SAN DIEGO — Already Jewish Family Service has named the administrative wing of its Turk Family Center at 8804  Balboa Avenue for Jill Borg Spitzer.   If some visitors walking down the corridor should chance to look up and ask, “What did she do?” how would they be answered?

The community will get a better idea of that March 3 when a celebration of Spitzer’s tenure is scheduled to begin at the Heart and Soul fundraising gala at the Hyatt Regency La Jolla

But some things can already be said.  Spitzer spent 26 years as the executive director of Jewish Family Service.  She helped JFS grow from an agency with a $500,000 budget into a $20 million-a-year enterprise with more than 50 programs addressing the needs of community members in every stage of their lives.

Spitzer was reared in one of the few Jewish families in Hoboken, N.J., and credits Jewish summer Camp Lakota in the Catskills for helping her to love her Jewish identity.  She went on to attain her bachelor’s degree at Adelphi University in New York, going on to Columbia University for her master’s of social work.  Her first job came during the era when New York was beginning to deinstitutionalize the mentally ill.  She helped set up community-based programs in Brooklyn to provide them with care.  After several years there, she moved to Denver where she went to work for Jewish Family Service.

During a recent interview, Spitzer reflected that when she arrived in Denver in the 1970s “a lot of JFS’s were very much counseling agencies.  They were well known, well respected.  They had great therapists and it (JFS Denver) was one of those places where you could get therapy on a sliding scale with really excellent therapists.”   As the new hire in Denver, Spitzer was assigned “all the cases that no one wanted,” many of them involving elderly persons living in stressed circumstances.  “So I started working with them, first from a very clinical social work perspective, and realized that the answer to every problem they brought was not therapy.”

In other words, the seniors’ problems could be ameliorated not by talk but by action.  For example, “We (JFS Denver) were able to hire a nurse to go along with a social worker into the homes of some of these elderly people and assess what their health needs were.  The University of Colorado had a dental school, and we actually had an in-home dental program that we were able to set up with them. We started a home-delivered meals program.  We did a lot of those things that were meant to help people age in place.  Most seniors, most elderly, want to age at home, stay at home.”

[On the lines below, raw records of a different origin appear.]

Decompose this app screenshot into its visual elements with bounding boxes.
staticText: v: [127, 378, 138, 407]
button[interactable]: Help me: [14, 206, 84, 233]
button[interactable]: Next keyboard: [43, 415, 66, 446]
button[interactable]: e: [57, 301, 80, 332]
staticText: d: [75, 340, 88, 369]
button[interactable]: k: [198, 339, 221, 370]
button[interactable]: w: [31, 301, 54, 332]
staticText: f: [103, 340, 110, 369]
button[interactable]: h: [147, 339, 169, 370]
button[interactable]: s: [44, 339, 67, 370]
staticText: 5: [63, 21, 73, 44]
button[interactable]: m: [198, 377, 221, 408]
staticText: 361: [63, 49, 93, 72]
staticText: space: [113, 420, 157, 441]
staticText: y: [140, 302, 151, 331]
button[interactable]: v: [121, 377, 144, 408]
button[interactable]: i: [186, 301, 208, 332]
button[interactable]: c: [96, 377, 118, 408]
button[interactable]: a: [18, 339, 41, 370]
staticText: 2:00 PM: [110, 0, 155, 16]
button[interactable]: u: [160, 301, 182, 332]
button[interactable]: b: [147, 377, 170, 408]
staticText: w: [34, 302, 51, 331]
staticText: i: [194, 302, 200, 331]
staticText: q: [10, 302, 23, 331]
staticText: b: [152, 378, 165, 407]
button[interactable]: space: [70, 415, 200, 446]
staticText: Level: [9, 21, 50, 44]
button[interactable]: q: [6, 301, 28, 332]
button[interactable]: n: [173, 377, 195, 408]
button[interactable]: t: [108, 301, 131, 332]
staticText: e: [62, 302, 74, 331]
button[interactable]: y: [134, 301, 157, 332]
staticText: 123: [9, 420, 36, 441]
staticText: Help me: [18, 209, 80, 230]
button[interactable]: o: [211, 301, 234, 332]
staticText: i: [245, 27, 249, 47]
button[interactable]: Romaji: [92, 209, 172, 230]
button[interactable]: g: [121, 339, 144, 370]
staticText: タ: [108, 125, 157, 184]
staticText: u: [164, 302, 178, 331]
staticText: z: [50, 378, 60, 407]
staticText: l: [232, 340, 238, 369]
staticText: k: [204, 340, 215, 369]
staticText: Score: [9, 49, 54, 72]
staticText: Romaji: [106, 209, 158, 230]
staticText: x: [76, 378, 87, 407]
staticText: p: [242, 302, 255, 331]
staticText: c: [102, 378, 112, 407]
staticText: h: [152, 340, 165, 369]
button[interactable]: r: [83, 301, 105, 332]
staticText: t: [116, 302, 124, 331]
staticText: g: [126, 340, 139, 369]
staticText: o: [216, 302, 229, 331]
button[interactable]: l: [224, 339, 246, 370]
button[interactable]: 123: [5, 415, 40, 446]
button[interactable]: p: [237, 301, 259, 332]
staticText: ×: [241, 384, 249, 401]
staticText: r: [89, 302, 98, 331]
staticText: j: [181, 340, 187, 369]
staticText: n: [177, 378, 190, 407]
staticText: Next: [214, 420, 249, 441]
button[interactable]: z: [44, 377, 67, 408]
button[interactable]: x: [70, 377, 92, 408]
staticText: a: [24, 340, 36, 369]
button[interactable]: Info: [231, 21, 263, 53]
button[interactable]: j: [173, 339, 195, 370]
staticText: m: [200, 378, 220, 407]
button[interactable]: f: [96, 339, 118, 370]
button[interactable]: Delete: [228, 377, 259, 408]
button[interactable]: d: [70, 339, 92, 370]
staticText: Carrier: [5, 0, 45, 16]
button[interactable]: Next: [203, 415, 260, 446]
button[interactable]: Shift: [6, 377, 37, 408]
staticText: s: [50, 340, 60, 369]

Even as this programming was being implemented, Spitzer recalled, “there came the great migration of Soviet Jews, and I was asked to take on that program (in Denver) as well.  So basically I was the administrator of two different types of programs.”

Marriage to Mark Spitzer brought her to San Diego, where JFS was a natural place to look for work.  However, there were no immediate job openings, so Spitzer went to the Linda Vista Health Care Center, where, drawing on similar problems experienced by Soviet Jewish refugees, she specialized in health care issues facing refugees from Indochina.  In December 1984, however, a position opened up at JFS — quite a good position — as director of professional services, a title that was tantamount to assistant director, under JFS Executive Director Marianne Kaye.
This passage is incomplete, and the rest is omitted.